I still have a small question. In a paper I read, "The abundance table was
normalized by using the summed read count per sample". Do you have any idea what this normalization technique means? Any idea is much appreciated.

Moreover, I'd like to do all the pre-processing in qiime2, therefore If I need to normalize my feature-table using CLR in qiime plugins, would you be able to let me know what exactly should be done? Sorry for bothering! I'm a little lost with these normalization techniques.

Thank you so much again!!!

Uth

Mehrbod_Estaki · January 14, 2020, 8:05am

Hi @uth,
That description is not very well...descriptive, maybe a reference in the paper can shed some light on that? Sorry! More importantly though, as I mentioned you don't need to do this normalization if you are planning on using CLR-based tools.

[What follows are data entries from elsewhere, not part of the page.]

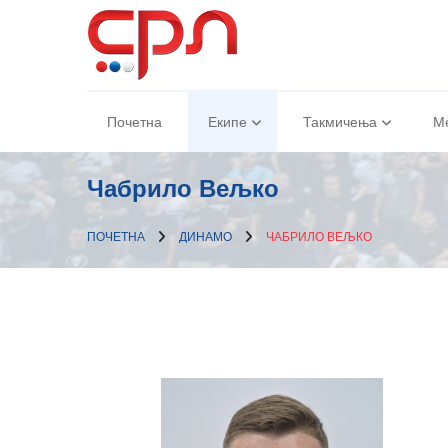
Почетна
Екипе
Такмичења
М
Чабрило Вељко
ПОЧЕТНА
ДИНАМО
ЧАБРИЛО ВЕЉКО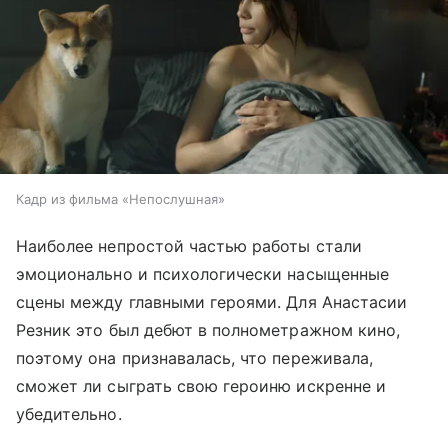
Кадр из фильма «Непослушная»
Наиболее непростой частью работы стали
эмоционально и психологически насыщенные
сцены между главными героями. Для Анастасии
Резник это был дебют в полнометражном кино,
поэтому она признавалась, что переживала,
сможет ли сыграть свою героиню искренне и
убедительно.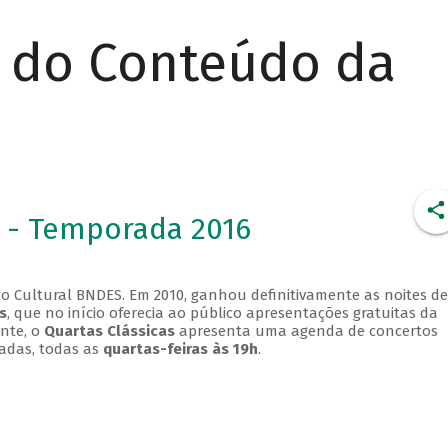
r do Conteúdo da
 - Temporada 2016
o Cultural BNDES. Em 2010, ganhou definitivamente as noites de
s
, que no início oferecia ao público apresentações gratuitas da
ente, o
Quartas Clássicas
apresenta uma agenda de concertos
adas, todas as
quartas-feiras às 19h
.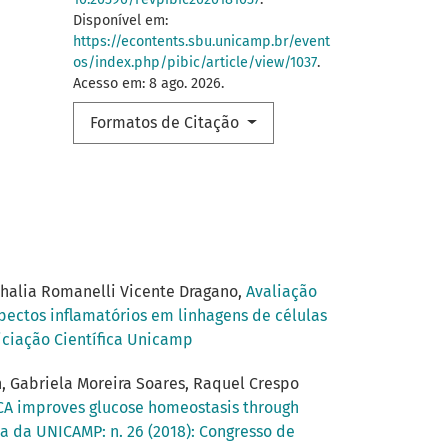
Disponível em:
https://econtents.sbu.unicamp.br/event
os/index.php/pibic/article/view/1037
.
Acesso em: 8 ago. 2026.
Formatos de Citação
Nathalia Romanelli Vicente Dragano,
Avaliação
pectos inflamatórios em linhagens de células
niciação Científica Unicamp
, Gabriela Moreira Soares, Raquel Crespo
CA improves glucose homeostasis through
ca da UNICAMP: n. 26 (2018): Congresso de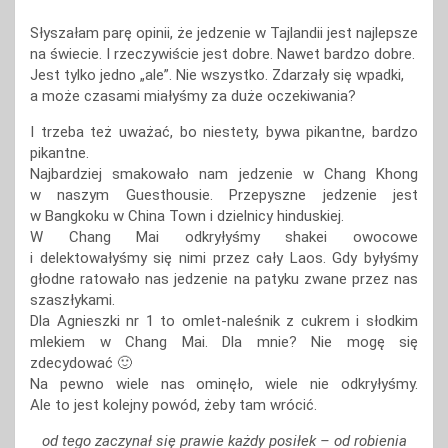
Słyszałam parę opinii, że jedzenie w Tajlandii jest najlepsze
na świecie. I rzeczywiście jest dobre. Nawet bardzo dobre.
Jest tylko jedno „ale”. Nie wszystko. Zdarzały się wpadki,
a może czasami miałyśmy za duże oczekiwania?
I trzeba też uważać, bo niestety, bywa pikantne, bardzo
pikantne.
Najbardziej smakowało nam jedzenie w Chang Khong
w naszym Guesthousie. Przepyszne jedzenie jest
w Bangkoku w China Town i dzielnicy hinduskiej.
W Chang Mai odkryłyśmy shakei owocowe
i delektowałyśmy się nimi przez cały Laos. Gdy byłyśmy
głodne ratowało nas jedzenie na patyku zwane przez nas
szaszłykami.
Dla Agnieszki nr 1 to omlet-naleśnik z cukrem i słodkim
mlekiem w Chang Mai. Dla mnie? Nie mogę się
zdecydować 🙂
Na pewno wiele nas ominęło, wiele nie odkryłyśmy.
Ale to jest kolejny powód, żeby tam wrócić.
od tego zaczynał się prawie każdy posiłek – od robienia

I made a crucial typo in my original answer (edited above). There is NOT a stand-alone tool to just do CLR transforms in Qiime2. They are embedded within other plugins I listed above. So you are unfortunately stuck with doing this in R.
That being said, of possible interest for you is the plugin q2-scnic which makes correlation networks specific to compositional data. Not sure if its exactly what you want, but worth checking out perhaps.

uth · January 14, 2020, 11:33pm

Thank you so much for the suggestions. I think q2-scnic does what I want because my intention was to use the feature table to construct a microbial network using SparCC. Having said that, I wonder again, if normalization of the feature table is needed before using q2-scnic plugin?

Moreover, my feature table has both bacteria and eukaryotes and my goal is to see the correlation between these bacteria and eukaryotes (not between bacteria and bacteria) using a co-occurence network. Is this possible in q2-scnic?

The reference paper which makes the statement “The abundance table was
normalized by using the summed read count per sample” can be found from this link https://science.sciencemag.org/content/348/6237/1262073.long ( Title: Ocean plankton. Determinants of community structure in the global plankton interactome).

Thanks again!

Uth

Mehrbod_Estaki · January 15, 2020, 12:02am

Hi @uth,
Glad you found that useful.

SCNIC will deal with compositionality nature of your data, so you don't need to do any normalization before hand. Converting the data to relative-abundances is a type of normalization on its own, and then the CLR transform is applied to relative abundance data. Again, you need to simply provide your feature-table (following the SCNIC tutorial I linked)

I'm not sure to be honest. It kind of depends on your data. Are these 2 separate feature tables you merged together, or are they linked as in shotgun data where everything is sequenced together in one run? It would be better if you started a new thread specific to your question with SCNIC as this is starting to drift away from the original inquiry of this post. We would be happy to point you to the right places and people there.

I had a quick look through the 2 references in that paper you linked and unfortunately neither of them proved to be any more useful than the original, as often these things go. Seems like they are simple relative abundance data without any normalization, but I could be reading it wrong. Either way though, as mentioned before, you don't need to worry about that here. The benefit of using these new tools is that they don't require normalization, at least not in the sense you are looking for.
Hope this helps!

Mehrbod_Estaki · January 15, 2020, 1:06am

A post was split to a new topic: q2-SCNIC installation error

system · February 15, 2020, 7:06am

This topic was automatically closed 31 days after the last reply. New replies are no longer allowed.